If you think racism in America is a Southern problem, you are not paying attention. American racism has never been a Southern problem. Our federal government has always enforced racist norms. When Nat Turner rebelled, the federal government sent in the United States Navy to stop the uprising. Both the American Navy and Army were used to crush perhaps the greatest revolt against tyranny America has ever seen, the German Coast Uprising. The commissioners enforcing the Fugitive Slave Act were federal. Woodrow Wilson sent in federal troops during the 1919 riots in Washington, D.C….to quell Black folks attacked by white vigilantes. The Federal Bureau of Investigation targeted Dr. King, Malcolm X, Fred Hampton, and they did it again with the Black Lives Matter movement. Federal force enforces racism.
It has always been so.
And it Matters Because…?
Because I’m weary of the idea that our culpability for American racism depends on whether our family personally enslaved laborers. It doesn’t. We have culpability as Americans. This is our group. America. Unless you don’t identify as an American. Then this post is not for you. You may have culpability as a member of another group, though.
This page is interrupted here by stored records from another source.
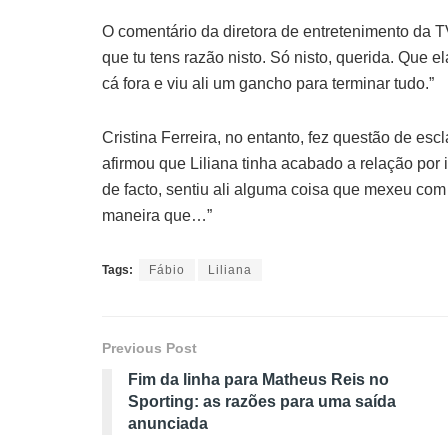
O comentário da diretora de entretenimento da 
que tu tens razão nisto. Só nisto, querida. Que 
cá fora e viu ali um gancho para terminar tudo.”
Cristina Ferreira, no entanto, fez questão de esc
afirmou que Liliana tinha acabado a relação por 
de facto, sentiu ali alguma coisa que mexeu com e
maneira que…”
Tags:
Fábio
Liliana
Previous Post
Fim da linha para Matheus Reis no
Sporting: as razões para uma saída
anunciada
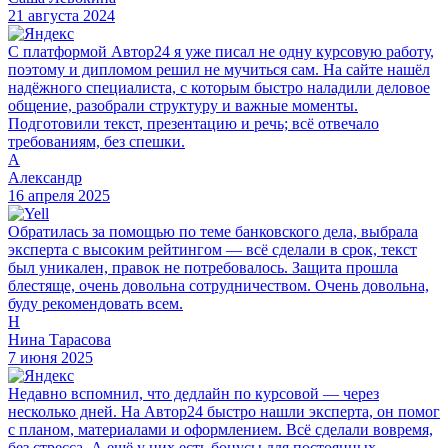
21 августа 2024
С платформой Автор24 я уже писал не одну курсовую работу,
поэтому и дипломом решил не мучиться сам. На сайте нашёл
надёжного специалиста, с которым быстро наладили деловое
общение, разобрали структуру и важные моменты.
Подготовили текст, презентацию и речь; всё отвечало
требованиям, без спешки.
А
Александр
16 апреля 2025
Обратилась за помощью по теме банковского дела, выбрала
эксперта с высоким рейтингом — всё сделали в срок, текст
был уникален, правок не потребовалось. Защита прошла
блестяще, очень довольна сотрудничеством. Очень довольна,
буду рекомендовать всем.
Н
Нина Тарасова
7 июня 2025
Недавно вспомнил, что дедлайн по курсовой — через
несколько дней. На Автор24 быстро нашли эксперта, он помог
с планом, материалами и оформлением. Всё сделали вовремя,
без стресса. А ещё у них есть бонусы для постоянных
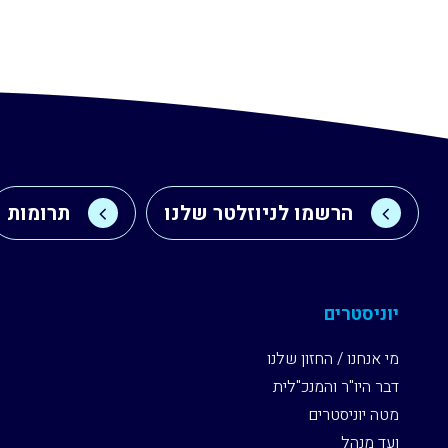
הרשמו לניוזלטר שלנו
תרומות
יוניסטרים
מי אנחנו / החזון שלנו
דבר היו"ר והמנכ"לית
מטה יוניסטרים
ועד מנהל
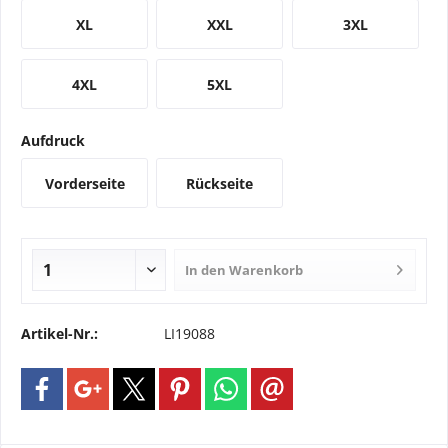
XL
XXL
3XL
4XL
5XL
Aufdruck
Vorderseite
Rückseite
In den
Warenkorb
Artikel-Nr.:
LI19088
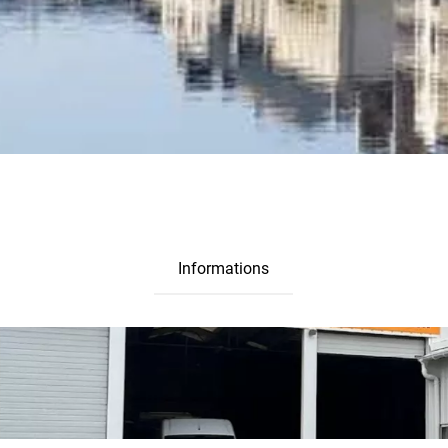
Informations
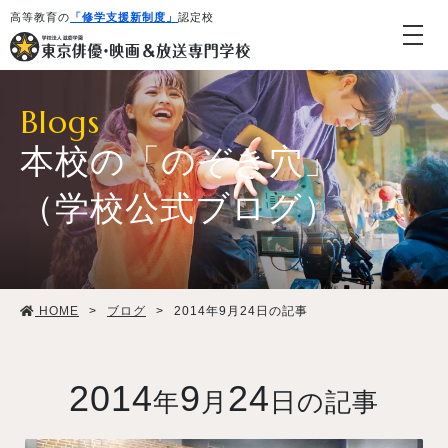
高等教育の
「修学支援新制度」
認定校
Blogs
本校の「のぞき穴」
（学校公式ブログ）
学校紹介・教育システム
HOME
>
ブログ
>
2014年9月24日の記事
専攻・コース紹介
学生生活
2014
9
24
年
月
日の記事
就職・デビュー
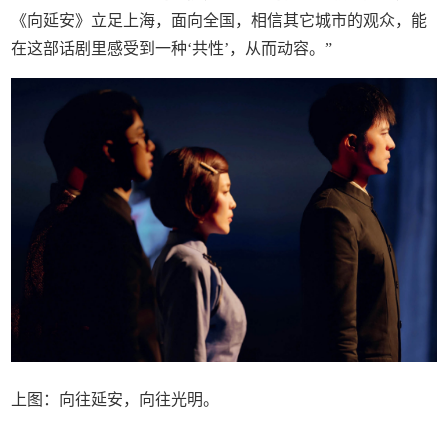
《向延安》立足上海，面向全国，相信其它城市的观众，能
在这部话剧里感受到一种‘共性’，从而动容。”
上图：向往延安，向往光明。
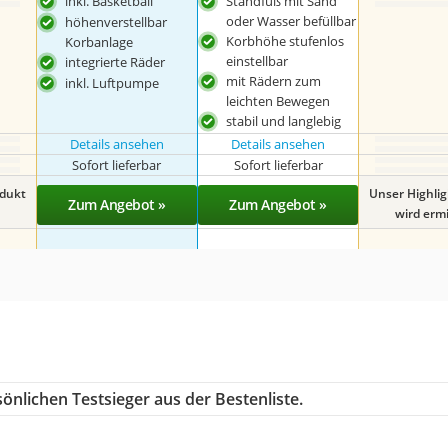
inkl. Basketball
Standfuß mit Sand
oder Wasser befüllbar
höhenverstellbar
Korbhöhe stufenlos
Korbanlage
einstellbar
integrierte Räder
mit Rädern zum
inkl. Luftpumpe
leichten Bewegen
stabil und langlebig
Details ansehen
Details ansehen
Sofort lieferbar
Sofort lieferbar
odukt
Unser Highli
Zum Angebot »
Zum Angebot »
wird ermit
önlichen Testsieger aus der Bestenliste.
You don’t like the strength of the word “culpable”? Substitute responsibility instead. As in, we carry responsibility as Americans for America’s actions. If that makes you chafe, consider: did you drop the bomb on Hiroshima? I mean, was your dad the pilot of the Enola Gay? No? So that sobering act doesn’t make you squirm? Or maybe you feel grief for America’s actions at My Lai or Abu Ghraib. Why? Were you there? It doesn’t have anything to do with you just because you’re American.
If I Try It On, It Feels Like…
To look at it another way, do you cheer at the Olympics for America? But if you aren’t the one breaking the tape at the finish line, what right do you have to identify with the team just because you’re American? Do you weep when Texans die in a flood? When a tornado devastates the mid-west? Is your heart with Hawaii? Are you proud of Jazz and Rock-n-Roll and the Blues and Kitty Hawk and Neil Armstrong and the Greatest Generation that defeated the Nazis? Can you feel tears forming when the colour guard passes with the flag because you are American?
If any of this feels familiar, then the only possible explanation for why we persist in refusing to identify with the American sins of slavery and racism is because we refuse to admit how embedded they have always been in America. They aren’t American, they can’t be. Or we would realize they must be ours grieve. Not just grieve. Like the outpouring of people eager to help Hawaii repair the devastation of the fire, ours also to repair.